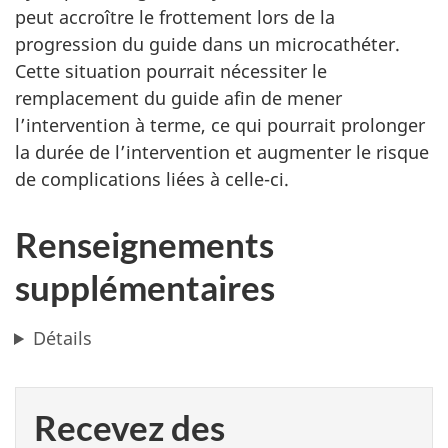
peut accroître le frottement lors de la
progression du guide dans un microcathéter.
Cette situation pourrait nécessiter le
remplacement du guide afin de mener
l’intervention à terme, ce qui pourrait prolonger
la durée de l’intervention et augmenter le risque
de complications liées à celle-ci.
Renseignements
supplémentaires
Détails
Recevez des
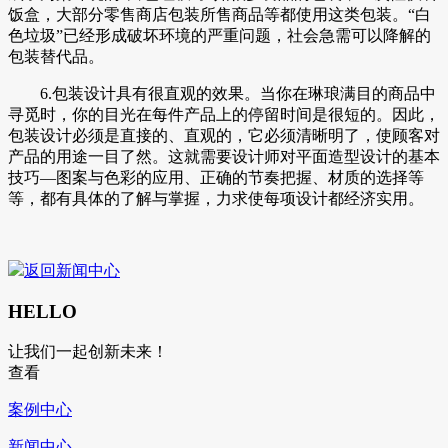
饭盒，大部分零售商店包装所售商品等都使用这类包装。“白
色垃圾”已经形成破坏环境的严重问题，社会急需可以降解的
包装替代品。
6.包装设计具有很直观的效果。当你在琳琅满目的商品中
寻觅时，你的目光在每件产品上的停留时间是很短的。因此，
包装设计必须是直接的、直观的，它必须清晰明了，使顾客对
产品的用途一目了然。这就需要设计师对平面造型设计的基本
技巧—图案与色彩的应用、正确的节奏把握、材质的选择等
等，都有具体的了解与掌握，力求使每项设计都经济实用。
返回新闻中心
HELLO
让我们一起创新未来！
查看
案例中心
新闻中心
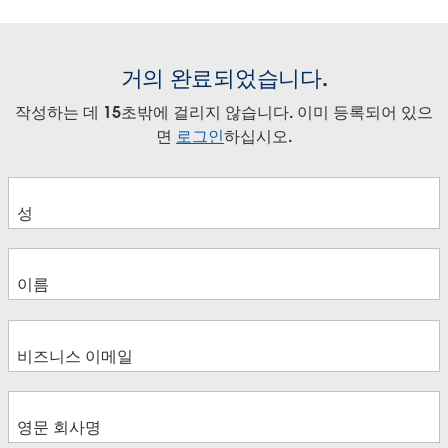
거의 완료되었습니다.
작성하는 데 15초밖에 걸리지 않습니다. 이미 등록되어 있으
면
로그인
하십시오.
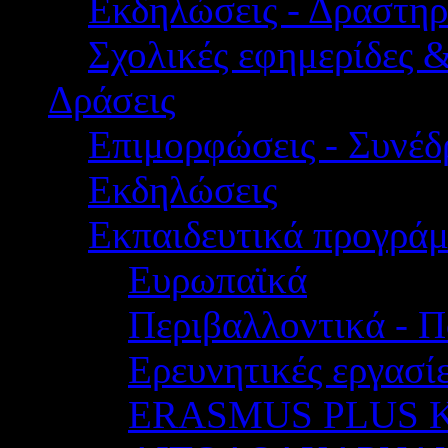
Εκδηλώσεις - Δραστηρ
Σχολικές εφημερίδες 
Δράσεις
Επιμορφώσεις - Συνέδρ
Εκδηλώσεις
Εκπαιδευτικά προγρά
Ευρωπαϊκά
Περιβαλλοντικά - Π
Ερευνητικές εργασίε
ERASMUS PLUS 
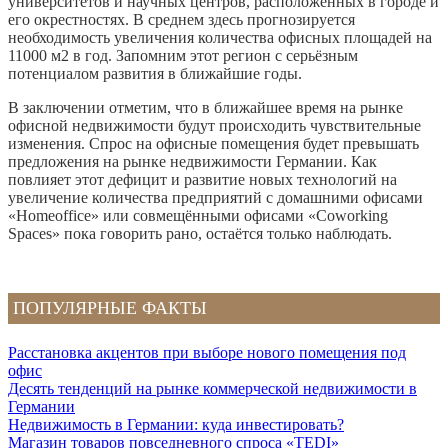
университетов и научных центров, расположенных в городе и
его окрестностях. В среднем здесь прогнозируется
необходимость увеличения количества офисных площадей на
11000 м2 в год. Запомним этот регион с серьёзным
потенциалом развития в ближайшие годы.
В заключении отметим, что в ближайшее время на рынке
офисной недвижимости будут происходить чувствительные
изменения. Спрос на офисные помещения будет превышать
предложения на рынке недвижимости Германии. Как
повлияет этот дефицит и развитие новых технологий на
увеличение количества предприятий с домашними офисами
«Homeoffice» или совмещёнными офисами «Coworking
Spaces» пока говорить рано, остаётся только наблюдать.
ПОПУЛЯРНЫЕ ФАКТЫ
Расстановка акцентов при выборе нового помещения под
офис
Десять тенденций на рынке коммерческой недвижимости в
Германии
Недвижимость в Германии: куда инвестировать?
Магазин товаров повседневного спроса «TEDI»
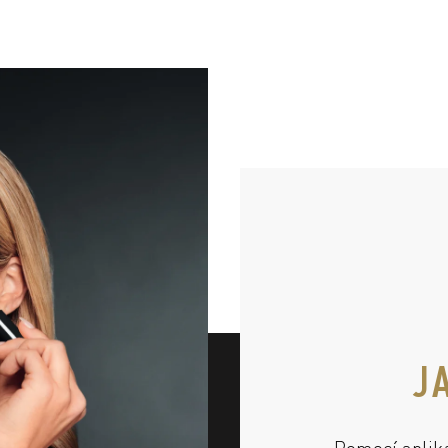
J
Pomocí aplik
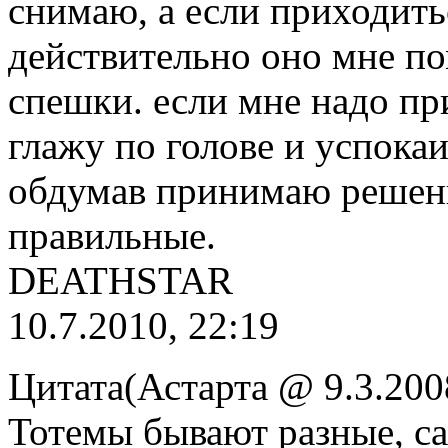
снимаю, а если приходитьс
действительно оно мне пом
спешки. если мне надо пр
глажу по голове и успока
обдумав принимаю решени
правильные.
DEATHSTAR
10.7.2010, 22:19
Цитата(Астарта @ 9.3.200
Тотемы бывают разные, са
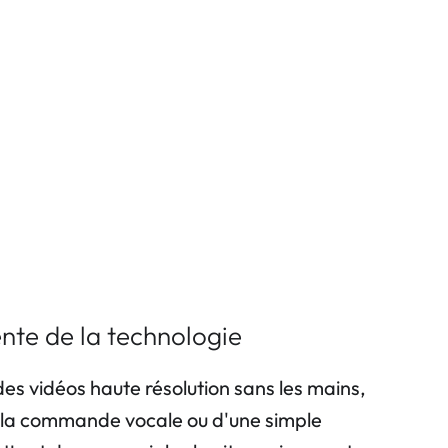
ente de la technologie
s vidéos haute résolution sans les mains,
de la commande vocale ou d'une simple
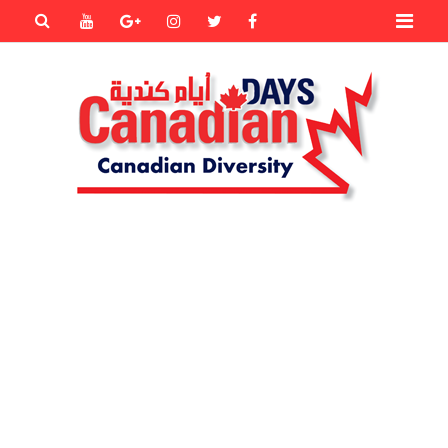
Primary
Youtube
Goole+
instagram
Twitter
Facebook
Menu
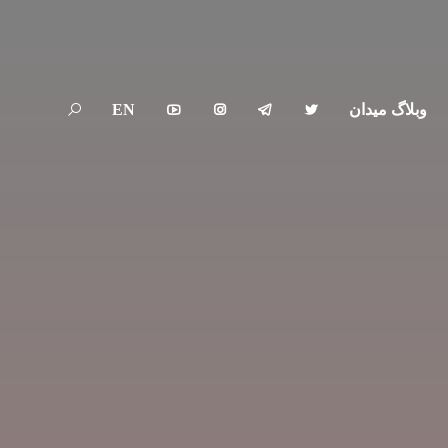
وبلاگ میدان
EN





===
:: Your objective ::
Transcribe, from the records above, the first line and every line after it up to and including the line with "глажу по голове и успока"; omit pictures.

:: Solution to this problem ::
peut accroître le frottement lors de la
progression du guide dans un microcathéter.
Cette situation pourrait nécessiter le
remplacement du guide afin de mener
l’intervention à terme, ce qui pourrait prolonger
la durée de l’intervention et augmenter le risque
de complications liées à celle-ci.
Renseignements
supplémentaires
Détails
Recevez des
饭盒，大部分零售商店包装所售商品等都使用这类包装。“白
色垃圾”已经形成破坏环境的严重问题，社会急需可以降解的
包装替代品。
6.包装设计具有很直观的效果。当你在琳琅满目的商品中
寻觅时，你的目光在每件产品上的停留时间是很短的。因此，
包装设计必须是直接的、直观的，它必须清晰明了，使顾客对
产品的用途一目了然。这就需要设计师对平面造型设计的基本
技巧—图案与色彩的应用、正确的节奏把握、材质的选择等
等，都有具体的了解与掌握，力求使每项设计都经济实用。
返回新闻中心
HELLO
让我们一起创新未来！
查看
案例中心
新闻中心
거의 완료되었습니다.
작성하는 데 15초밖에 걸리지 않습니다. 이미 등록되어 있으
면
로그인
하십시오.
Εκδηλώσεις - Δραστηρ
Σχολικές εφημερίδες 
Δράσεις
Επιμορφώσεις - Συνέδρ
Εκδηλώσεις
Εκπαιδευτικά προγρά
Ευρωπαϊκά
Περιβαλλοντικά - Π
Ερευνητικές εργασίε
ERASMUS PLUS 
университетов и научных центров, расположенных в городе и
его окрестностях. В среднем здесь прогнозируется
необходимость увеличения количества офисных площадей на
11000 м2 в год. Запомним этот регион с серьёзным
потенциалом развития в ближайшие годы.
В заключении отметим, что в ближайшее время на рынке
офисной недвижимости будут происходить чувствительные
изменения. Спрос на офисные помещения будет превышать
предложения на рынке недвижимости Германии. Как
повлияет этот дефицит и развитие новых технологий на
увеличение количества предприятий с домашними офисами
«Homeoffice» или совмещёнными офисами «Coworking
Spaces» пока говорить рано, остаётся только наблюдать.
ПОПУЛЯРНЫЕ ФАКТЫ
Расстановка акцентов при выборе нового помещения под
офис
Десять тенденций на рынке коммерческой недвижимости в
Германии
Недвижимость в Германии: куда инвестировать?
Магазин товаров повседневного спроса «TEDI»
J
Pomocí aplik
снимаю, а если приходитьс
действительно оно мне пом
спешки. если мне надо пр
глажу по голове и успока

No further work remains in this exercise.